Without the pictures, output the records below word for word.

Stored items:
Content starts
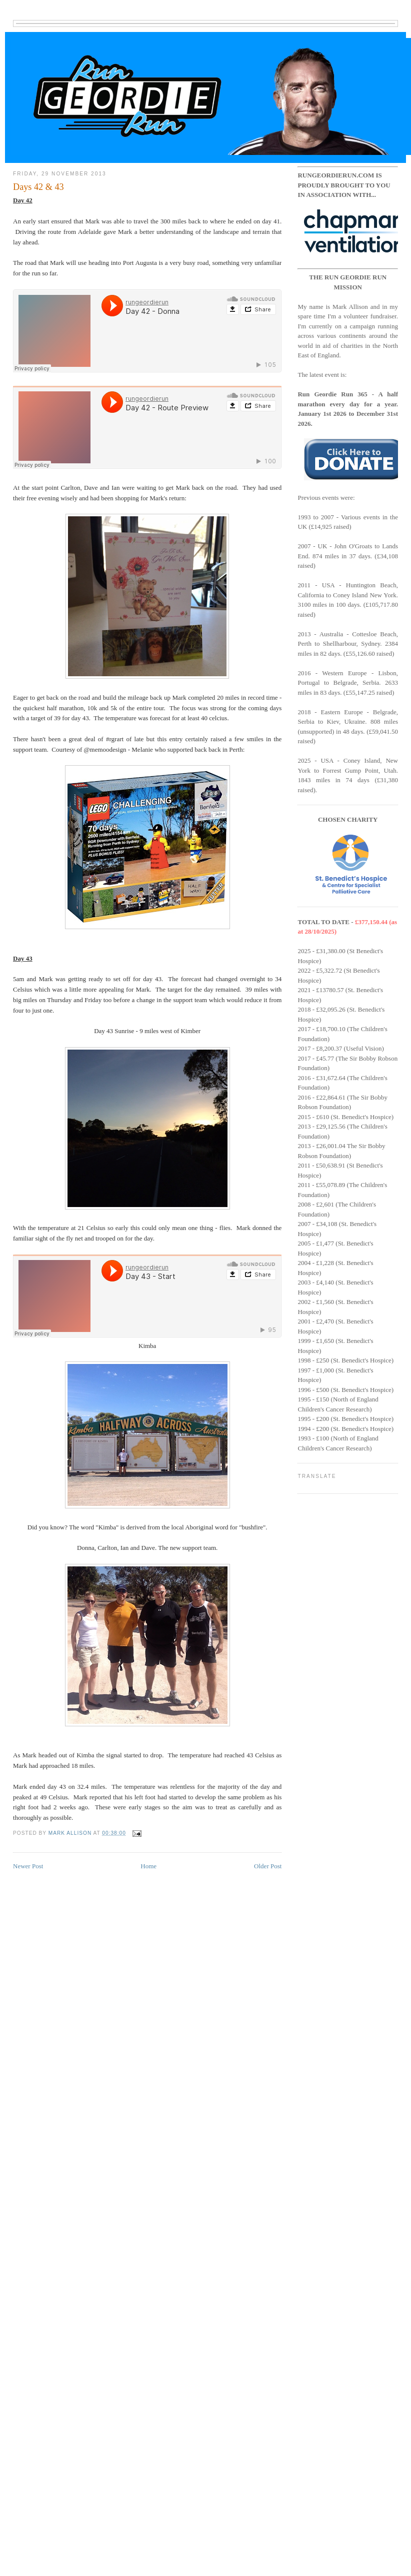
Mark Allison (71, 1833)
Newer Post (28, 1866)
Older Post (268, 1866)
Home (148, 1866)
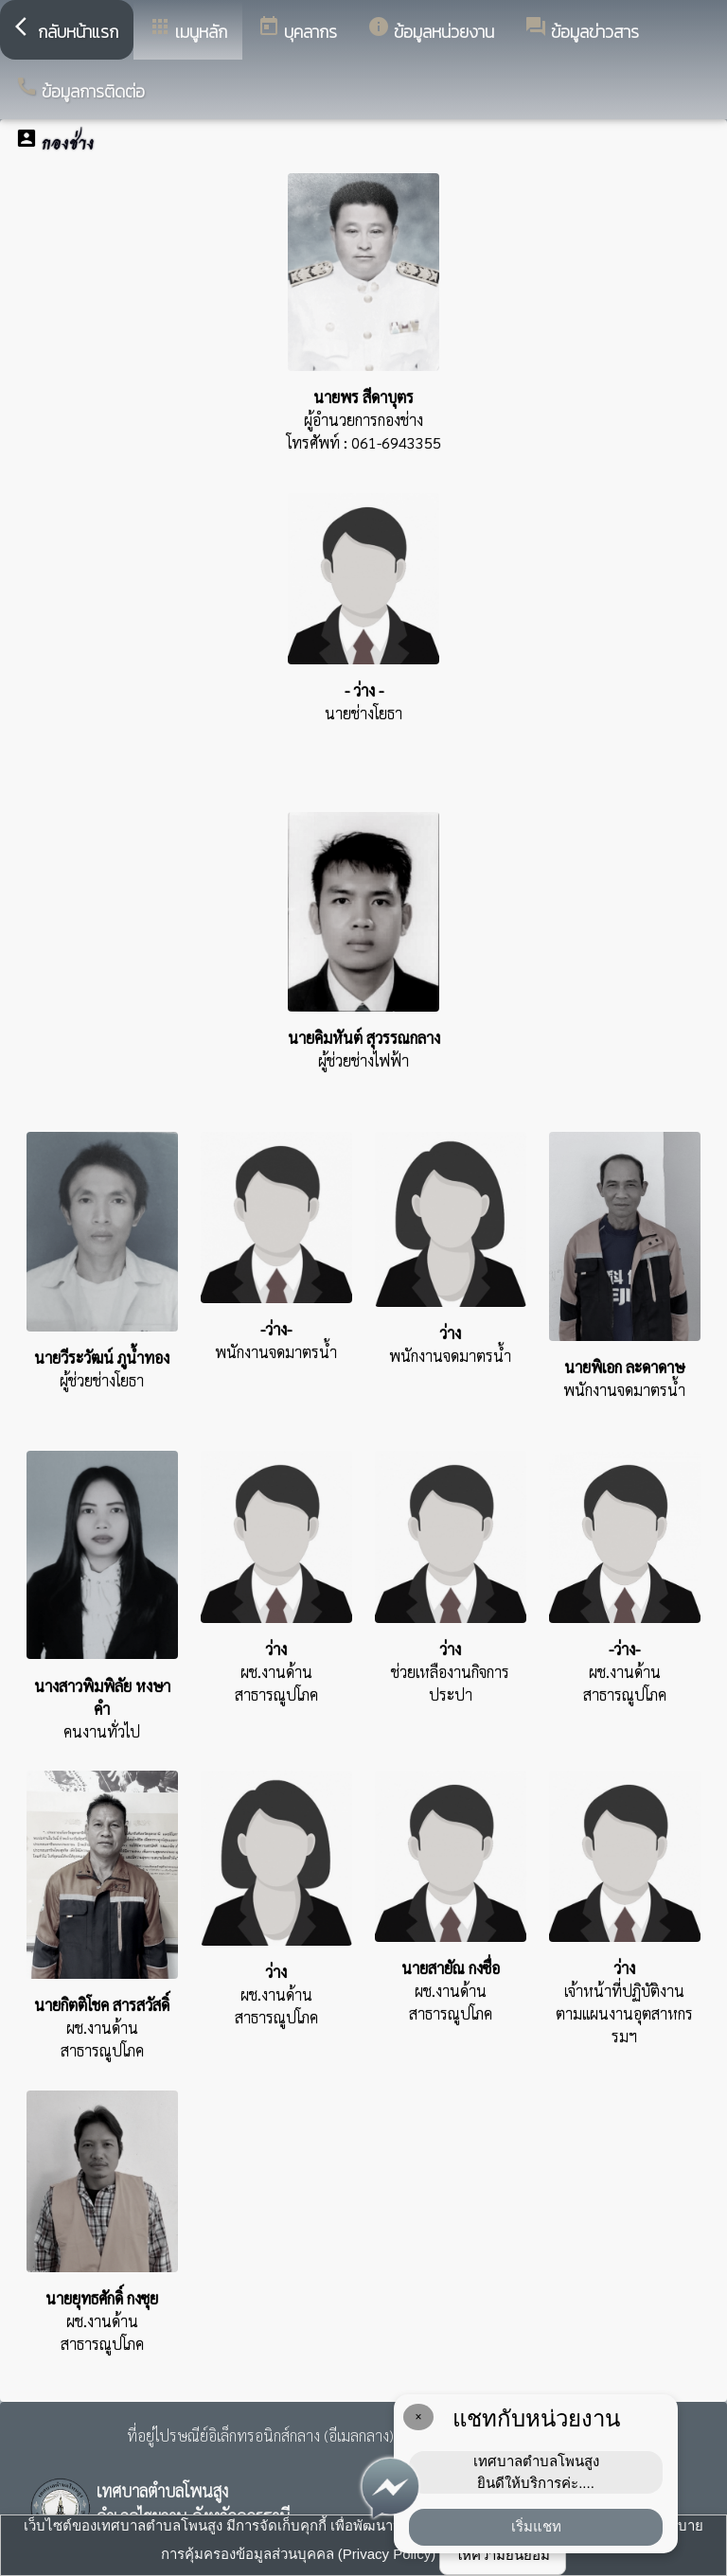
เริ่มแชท (536, 2526)
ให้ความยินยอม (502, 2555)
Content ends
• **Answer box**
Mark Allison (71, 1833)
Newer Post (28, 1866)
Older Post (268, 1866)
Home (148, 1866)
เริ่มแชท (536, 2526)
ให้ความยินยอม (502, 2555)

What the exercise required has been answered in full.